A key goal of biology is to understand phenotypic characteristics, such as health and disease. Comparative global gene-expression patterns (transcriptomics) of altered biological processes have allowed for the identification of important genes in disease biology. Large-scale studies of proteins (proteomics), the main components of the physiological metabolic pathways of cells, have also revealed protein expression patterns associated with disease. Despite these significant advances, the molecular framework that controls the balance between health and disease is still not fully understood.

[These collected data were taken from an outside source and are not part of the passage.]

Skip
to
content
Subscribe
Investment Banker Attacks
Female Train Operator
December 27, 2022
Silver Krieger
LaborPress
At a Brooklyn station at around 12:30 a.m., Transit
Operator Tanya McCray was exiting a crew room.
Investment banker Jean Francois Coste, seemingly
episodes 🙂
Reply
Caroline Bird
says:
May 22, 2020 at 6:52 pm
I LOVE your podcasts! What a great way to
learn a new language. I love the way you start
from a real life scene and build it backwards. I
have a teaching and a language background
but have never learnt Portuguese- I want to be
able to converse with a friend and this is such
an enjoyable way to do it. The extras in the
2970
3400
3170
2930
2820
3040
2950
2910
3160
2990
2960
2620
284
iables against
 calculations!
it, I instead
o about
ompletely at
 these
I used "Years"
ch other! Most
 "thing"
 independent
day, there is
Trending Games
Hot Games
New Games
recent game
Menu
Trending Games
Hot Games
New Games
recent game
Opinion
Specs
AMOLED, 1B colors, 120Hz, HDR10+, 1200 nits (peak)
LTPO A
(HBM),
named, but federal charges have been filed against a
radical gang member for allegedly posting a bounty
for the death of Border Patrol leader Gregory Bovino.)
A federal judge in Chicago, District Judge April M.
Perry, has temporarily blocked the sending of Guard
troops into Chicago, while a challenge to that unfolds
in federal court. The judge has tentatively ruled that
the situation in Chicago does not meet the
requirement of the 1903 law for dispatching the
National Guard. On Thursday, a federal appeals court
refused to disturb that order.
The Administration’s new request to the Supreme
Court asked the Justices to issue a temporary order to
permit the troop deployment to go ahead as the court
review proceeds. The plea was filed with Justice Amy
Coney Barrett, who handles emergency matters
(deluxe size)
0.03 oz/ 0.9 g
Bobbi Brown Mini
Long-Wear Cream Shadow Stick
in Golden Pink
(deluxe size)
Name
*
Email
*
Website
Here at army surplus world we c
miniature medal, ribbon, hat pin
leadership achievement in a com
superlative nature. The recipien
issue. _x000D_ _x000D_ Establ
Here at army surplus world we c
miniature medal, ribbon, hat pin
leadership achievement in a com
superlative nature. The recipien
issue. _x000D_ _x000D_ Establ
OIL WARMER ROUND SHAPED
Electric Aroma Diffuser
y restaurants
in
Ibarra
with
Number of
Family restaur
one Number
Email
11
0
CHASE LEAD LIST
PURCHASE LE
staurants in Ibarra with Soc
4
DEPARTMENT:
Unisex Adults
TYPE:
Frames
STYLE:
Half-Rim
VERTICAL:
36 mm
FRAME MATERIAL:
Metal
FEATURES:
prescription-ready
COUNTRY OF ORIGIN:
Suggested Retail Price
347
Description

This may be partially due to the challenge of correlating gene and protein expression data with functional activity and cellular phenotype. New insights suggest that epigenetic regulation, for instance, determines not only what parts of the genome are expressed but also how they are spliced. Alternative splicing plays critical roles in disease and is a major source for protein diversity in higher eukaryotes. Furthermore, increases in mRNA levels do not always correlate with increases in protein levels. And perhaps more significant, because of a variety of post-translational modifications, once translated, a protein may not be functionally active.

Overall, the new powerful omics technologies allow researchers to gather enormous amounts of data, but the extent to which this data is interpreted to its full potential to generate new scientific hypotheses, and verify or falsify existing ones has shown itself to be limited so far. An example is the patent disappointment with proteomics and the delivery of clinically useful protein biomarkers.
COS research program point toward not just the accumulation of massive data but data that is meaningful for answering biological questions and explicit toward a true biological understanding.

To this end, the COS researchers team will primarily use metabolomics, a newly emerging field focused on the profiling of small, naturally occurring (endogenous) molecules collectively known as the “metabolome”. Metabolites represent the most downstream end products of cellular reactions and therefore closely correlate with phenotype. Thus, by comparative untargeted profiling of metabolites, metabolomics provides a powerful strategy for understanding changes associated with a unique phenotype or disease state at the molecular level.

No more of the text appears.